Here is a toy example:
>> df = pd.DataFrame({'A': [1,2,3,4,5,6,7,8,9],
'B': [randint(1,9) for x in xrange(9)],
'C': [4,10,3,5,4,5,3,7,1]})
>>
A B C
0 1 6 4
1 2 8 10
2 3 8 3
3 4 4 5
4 5 2 4
5 6 1 5
6 7 1 3
7 8 2 7
8 9 8 1
I want select all rows for which some non trivial function returns true, e.g. f(a,c,L), where L is a list of lists and f returns True iff a and c are not part of the same sublist.
That is, if L = [[1,2,3],[4,2,10],[8,7,5,6,9]] I want to get:
A B C
0 1 6 4
3 4 4 5
4 5 2 4
6 7 1 3
8 9 8 1
Thanks!
Here is a VERY VERY hacky and non-elegant solution.
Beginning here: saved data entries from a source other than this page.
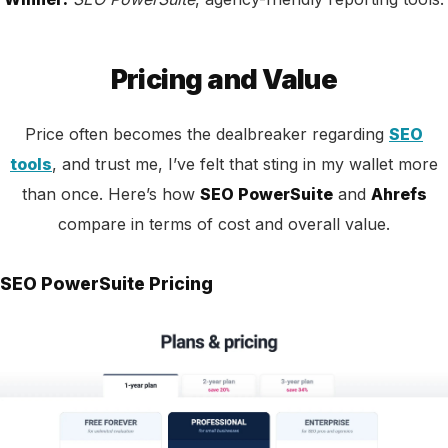
Pricing and Value
Price often becomes the dealbreaker regarding
SEO
tools
, and trust me, I’ve felt that sting in my wallet more
than once. Here’s how
SEO PowerSuite
and
Ahrefs
compare in terms of cost and overall value.
SEO PowerSuite Pricing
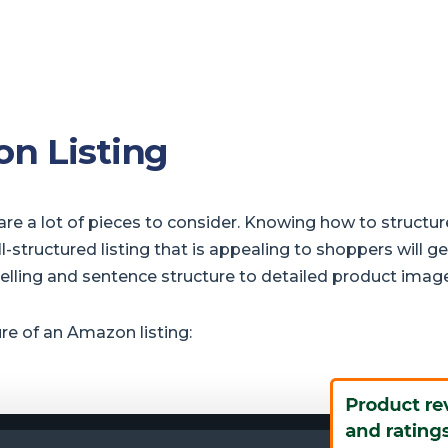
n Listing
re a lot of pieces to consider. Knowing how to structur
ructured listing that is appealing to shoppers will ge
pelling and sentence structure to detailed product imag
ure of an Amazon listing:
As another disclaimer, since your question doesn't state what you want to do if a number in the column is in none of the sub lists this code doesn't handle that in any real way besides any default functionality within isin().
import pandas as pd
df = pd.DataFrame({'A': [1,2,3,4,5,6,7,8,9],
'B': [6,8,8,4,2,1,1,2,8],
'C': [4,10,3,5,4,5,3,7,1]})
L = [[1,2,3],[4,2,10],[8,7,5,6,9]]
df['passed1'] = df['A'].isin(L[0])
df['passed2'] = df['C'].isin(L[0])
df['1&2'] = (df['passed1'] ^ df['passed2'])
df['passed4'] = df['A'].isin(L[1])
df['passed5'] = df['C'].isin(L[1])
df['4&5'] = (df['passed4'] ^ df['passed5'])
df['passed7'] = df['A'].isin(L[2])
df['passed8'] = df['C'].isin(L[2])
df['7&8'] = (df['passed7'] ^ df['passed8'])
df['PASSED'] = df['1&2'] & df['4&5'] ^ df['7&8']
del df['passed1'], df['passed2'], df['1&2'], df['passed4'], df['passed5'], df['4&5'], df['passed7'], df['passed8'], df['7&8']
df = df[df['PASSED'] == True]
del df['PASSED']
With an output that looks like:
A B C
0 1 6 4
3 4 4 5
4 5 2 4
6 7 1 3
8 9 8 1
I implemented this rather quickly hence the utter and complete ugliness of this code, but I believe you can refactor it any way you would like (e.g. iterate over the original set of lists with for sub_list in L, improve variable names, come up with a better solution, etc).
Hope this helps. Oh, and did I mention this was hacky and not very good code? Because it is.